This is a Neville quote below and then following that my comments. Neville Goddard did many lectures and was very popular in So. Cal back in the 50′s and 60′s. He would fill a lecture hall and speak on the power of imagination. It’s a lost art perhaps and here he talks about the art of revision.
“Now this morning I have brought you the means by which this mighty power in us may be awakened. I call it the art of revision. I take my day and I review it in my mind’s eye. I start with the first incident in the morning. I go through the day – when I come to any scene in my unfolding day that displeased me, or if it didn’t displease me, if it was not as perfect as I thought it could have been, I stop right there and I revise it. I re-write it, and after I have re-written it so that it conforms to the ideal I wished I had experienced, then I experience that in my imagination as though I had experienced it in the flesh. I do it over and over until it takes on the tone of reality, and experience convinces me that that moment that I have revised and relived will not recede into my past. It will advance into my future to confront me as I have revised it. If I do not revise it, these moments, because they never recede and they always advance, will advance to confront me perpetuating that strange, unlovely incident. But if I refuse to allow the sun to descend upon my wrath so that at the end of a day I never accept as final the facts of the day, no matter how factual they are, I never accept them, and revising it I repeal the day and bring about corresponding changes in my outer world.”

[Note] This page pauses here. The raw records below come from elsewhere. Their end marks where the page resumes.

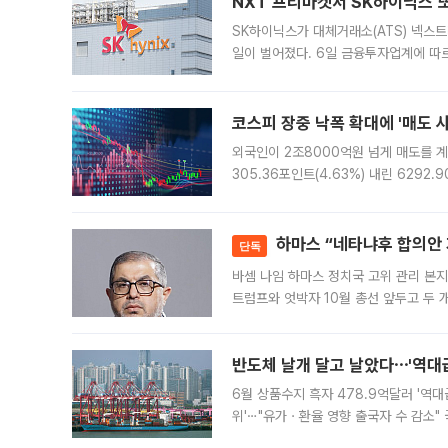
NXT 프리마켓서 SK하이닉스 또
SK하이닉스가 대체거래소(ATS) 넥스
일이 벌어졌다. 6일 금융투자업계에 따르
규장 종가보다 29.98% 내린 116만8
규시장과 달
코스피 장중 낙폭 확대에 '매도 사이
외국인이 2조8000억원 넘게 매도를 계
305.36포인트(4.63%) 내린 6292
중 한때 6550.94까지 오르기도 했으나
락하면서 유가증권
하마스 “네타냐후 합의안 거
단독
바셈 나임 하마스 정치국 고위 관리 본지
트럼프와 엇박자 10월 총선 앞두고 두 
원회(BOP)와 팔레스타인 무장단체 하마
반도체 날개 달고 날았다⋯'역대급
6월 상품수지 흑자 478.9억달러 '역대
위'⋯"유가ㆍ환율 영향 출국자 수 감소" 
급 수출 호조가 매달 이어지면서 6월 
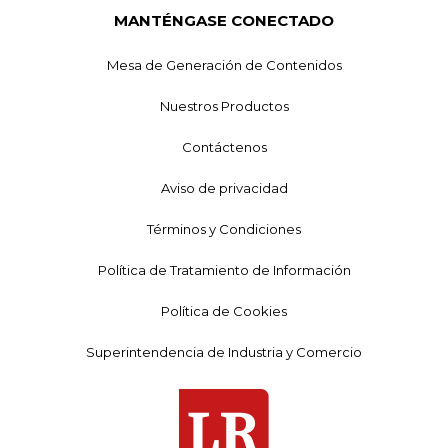
MANTÉNGASE CONECTADO
Mesa de Generación de Contenidos
Nuestros Productos
Contáctenos
Aviso de privacidad
Términos y Condiciones
Política de Tratamiento de Información
Política de Cookies
Superintendencia de Industria y Comercio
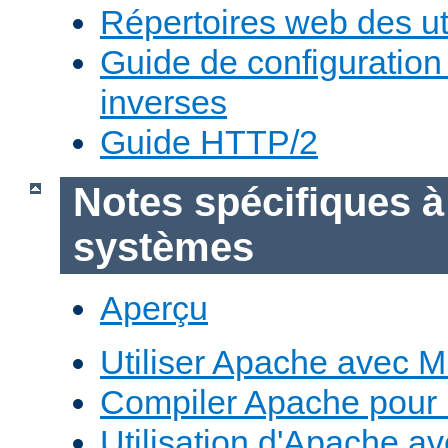
Répertoires web des uti
Guide de configuratio
inverses
Guide HTTP/2
Notes spécifiques à
systèmes
Aperçu
Utiliser Apache avec 
Compiler Apache pour
Utilisation d'Apache a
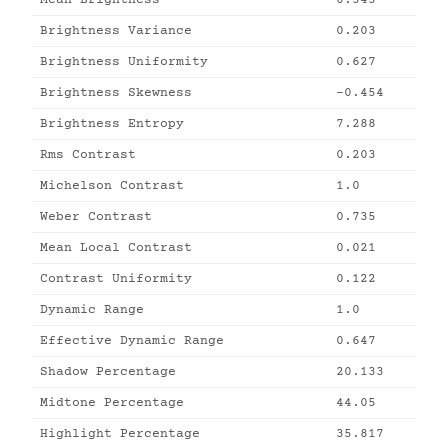
Mean Brightness
0.545
Brightness Variance
0.203
Brightness Uniformity
0.627
Brightness Skewness
-0.454
Brightness Entropy
7.288
Rms Contrast
0.203
Michelson Contrast
1.0
Weber Contrast
0.735
Mean Local Contrast
0.021
Contrast Uniformity
0.122
Dynamic Range
1.0
Effective Dynamic Range
0.647
Shadow Percentage
20.133
Midtone Percentage
44.05
Highlight Percentage
35.817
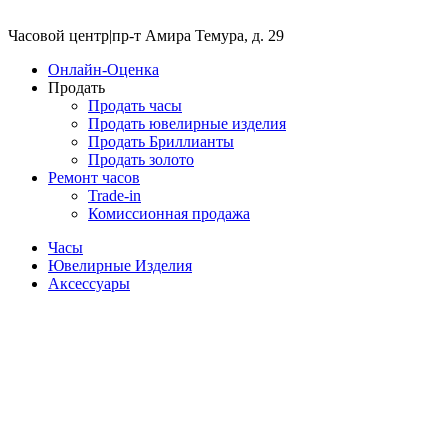
Часовой центр
|
пр-т Амира Темура, д. 29
Онлайн-Оценка
Продать
Продать часы
Продать ювелирные изделия
Продать Бриллианты
Продать золото
Ремонт часов
Trade-in
Комиссионная продажа
Часы
Ювелирные Изделия
Аксессуары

Another aspect that Neville teaches, is to engage imaginative events playing out right before you fall asleep. I think the reasoning behind that is because you plant seed in a fertile, non-resistant ground while you slumber. I like the art of revision but instead of using it to revise an entire day, that just seems like too much effort and I like easy, so instead I will pick one significant experience I had during the day and revise it in my imagination, in my mind’s eye, right before I go to sleep. As I understand it, the idea is not to necessarily change events themselves but instead revise my direct of experience of them, though you could probably play around with revising whatever you wanted to. I love how he says in revising it: I repeal the day. In essence, I nullify whatever day’s event was displeasing to me and I start anew.